Lots of us will be heading "home", be that your parental homestead, your significant other's parental units' abode, or your actual home you get to live in some of the year when not performing.
I described my home yesterday, out of the blue, to a stranger. She was making my latte at Starbucks. She asked me if I was going somewhere for the holidays.
"Yes, home to Iowa."
"Is that where you're from?"
"Yes."
"Oh, I thought you were Canadian."
"Nope, Iowan."
"Is that where you moved from to come here?"
"I left Iowa in 1988, so I've lived lots of places."
Then I went on to scroll through the cities and states -- KC, Tulsa, Des Moines, Santa Fe, Memphis, Pittsburgh, Miami, Ithaca, etc.
"Wow." And her eyes kinda glazed over. "So you don't really have one place that's home, eh?" (Indeed, there was an "eh". No matter how it is denied, there's always an "eh" at some point."
So I tried to make her more comfortable:
"Well, actually, home is wherever my wife and I are together."
So true.
Sweet, eh?
And I guess that's how Elizabeth and I see the world we live in.

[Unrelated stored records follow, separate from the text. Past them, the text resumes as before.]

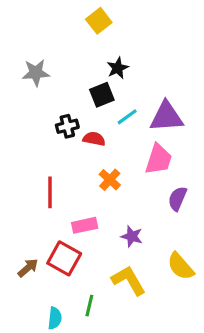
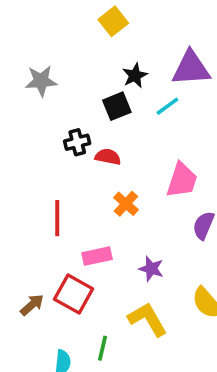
cyan line: (127, 117) -> (167, 106), moved
purple triangle: (166, 117) -> (191, 68), moved

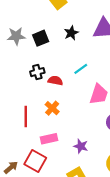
black square: (117, 106) -> (41, 38), moved
cyan line: (167, 106) -> (81, 69), moved
orange cross: (126, 204) -> (52, 108), moved

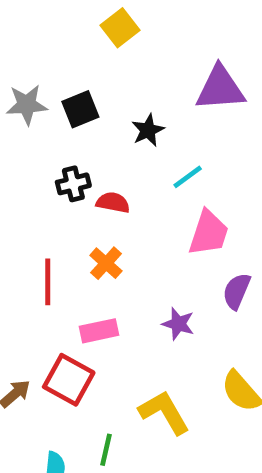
black star: (71, 33) -> (148, 130), moved
cyan line: (81, 69) -> (188, 177), moved
purple star: (81, 146) -> (178, 324), moved

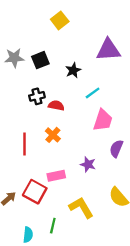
pink rectangle: (99, 331) -> (56, 176), moved

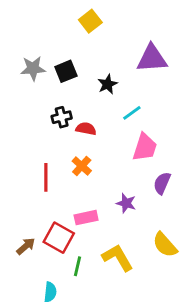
green line: (53, 226) -> (77, 266), moved

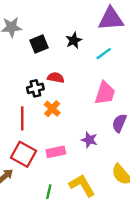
black square: (66, 71) -> (39, 44), moved
cyan line: (132, 113) -> (104, 54), moved
black cross: (62, 117) -> (35, 88), moved
red square: (59, 238) -> (23, 154), moved

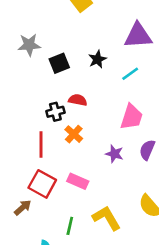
purple star: (89, 140) -> (114, 154), moved
pink rectangle: (56, 152) -> (78, 181), turned 36

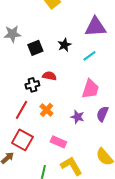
orange cross: (74, 134) -> (46, 110), moved
red line: (41, 145) -> (21, 110), turned 30
pink rectangle: (78, 181) -> (58, 142), moved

Not in terms like we've moved to Montreal, or we are immigrants, or we are midwesterners, or we are this or that. We see ourselves as a HOME that travels around. Together.
Being together is tough. It certainly was at the start of our relationship. She was, um, a bit older, and a LOT more established in her career aspirations when we first started dating 30 years ago this May. We dated for about a year, then she graduated and went to MSM in NYC while I stayed behind, dropped out, came back and eventually graduated. The plan was for me to get to the East Coast. Instead, I went to the University of Missour at Kansas City for three years. That's basically 7 years dating long distance. It was also thousands of dollars we didn't have in long distance bills. It was getting engaged and then breaking off the engagement and then getting engaged again.

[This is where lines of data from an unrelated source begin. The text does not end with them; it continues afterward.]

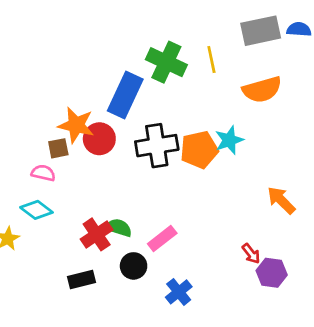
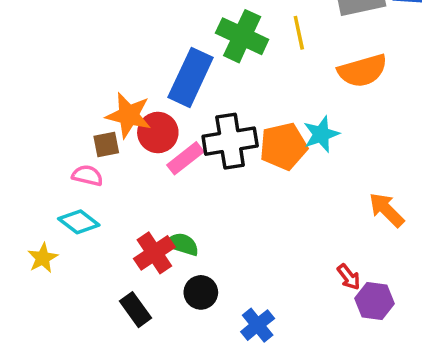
pink rectangle: (162, 239) -> (185, 158), moved
black rectangle: (82, 280) -> (136, 310), turned 68

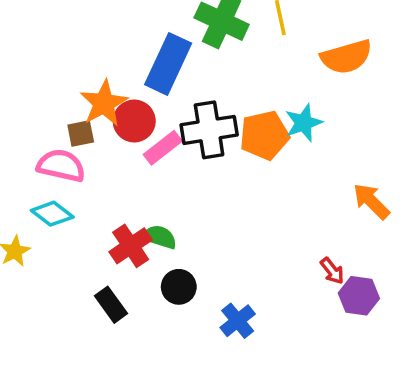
orange star: (129, 115) -> (104, 103), turned 30
pink semicircle: (87, 175) -> (61, 166), size x1.5

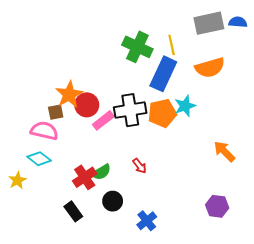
blue rectangle: (168, 64) -> (163, 74), moved
green semicircle: (159, 237) -> (101, 172), turned 132
red arrow: (332, 271) -> (140, 166), moved

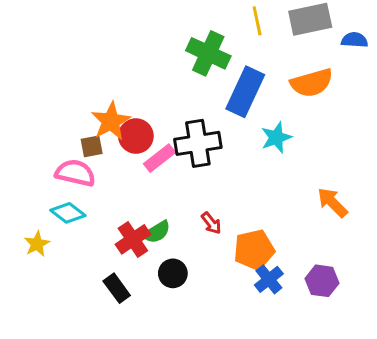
blue semicircle: (238, 22) -> (355, 40), moved
yellow line: (172, 45) -> (257, 21), moved
orange pentagon: (162, 113) -> (254, 250), moved
blue cross: (147, 221) -> (269, 279), moved

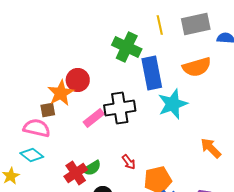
blue rectangle: (245, 92) -> (152, 73), turned -36
red circle: (136, 136) -> (78, 80), moved
cyan star: (276, 138) -> (173, 104), size x1.4

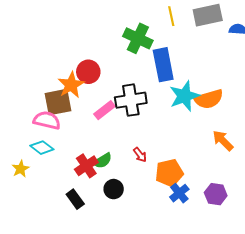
orange semicircle: (197, 67) -> (209, 99), moved
brown square: (48, 110) -> (58, 102), size x1.8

Once we were married, it was even tougher to be in the same place. She lived in Chicago, singing at the Lyric Opera of Chicago, I lived in NYC doing my fellowship at The Juilliard School. We were married for two years, only living together for 6 months of those first two years.
Then we eventually settled down.
So -- Home. It actually is where the heart is.
I hope all of you get a chance to get to where your heart is ----- sometime soon!